[[ AVAILABLE DATA open ]]
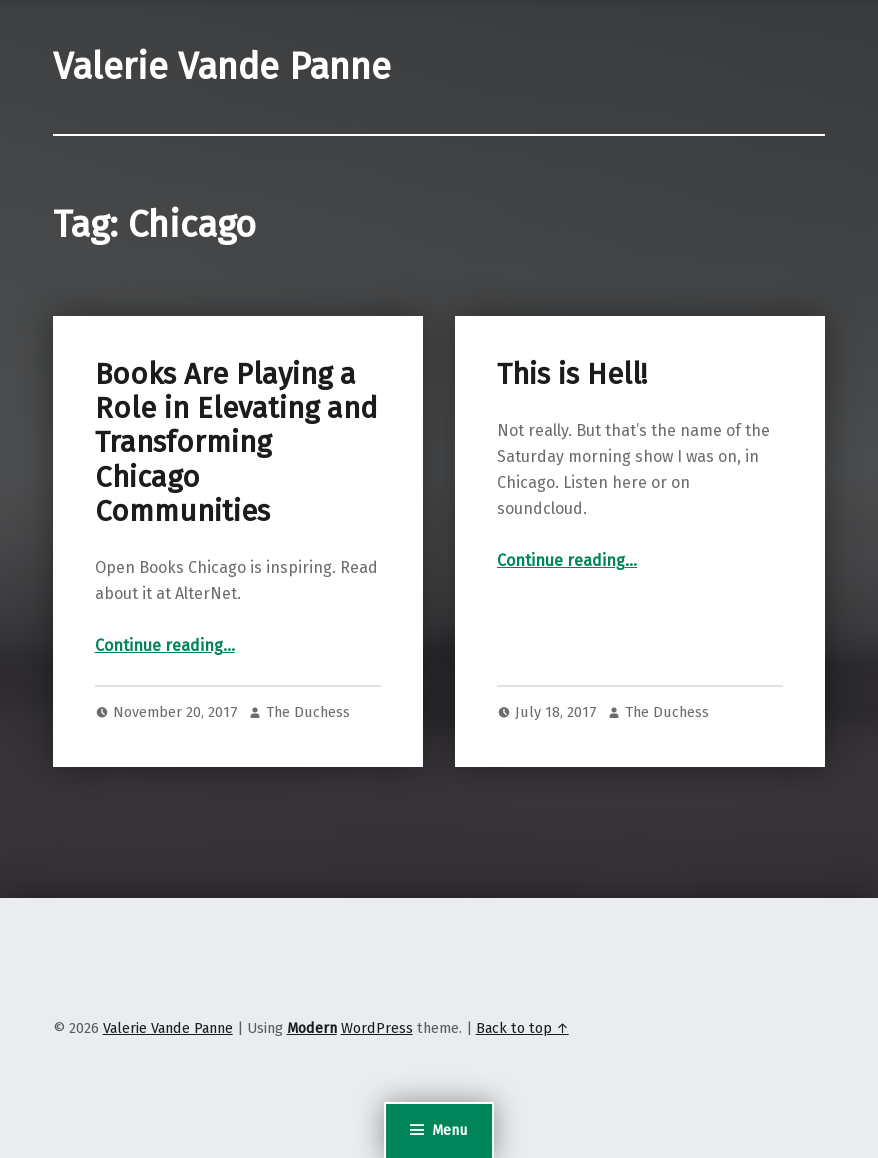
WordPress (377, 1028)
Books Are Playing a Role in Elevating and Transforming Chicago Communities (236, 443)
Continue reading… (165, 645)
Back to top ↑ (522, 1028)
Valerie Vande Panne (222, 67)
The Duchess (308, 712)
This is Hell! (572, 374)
[[ AVAILABLE DATA closed ]]
> _INSTRUCTIONS FOR THE TASK_: Each line from the one that holds "Continue reading… (165, 645)" to the end of the records above should be transcribed exactly, both ends included.

> _RESULT OF THIS EXERCISE_:
Continue reading… (165, 645)
Back to top ↑ (522, 1028)
Valerie Vande Panne (222, 67)
The Duchess (308, 712)
This is Hell! (572, 374)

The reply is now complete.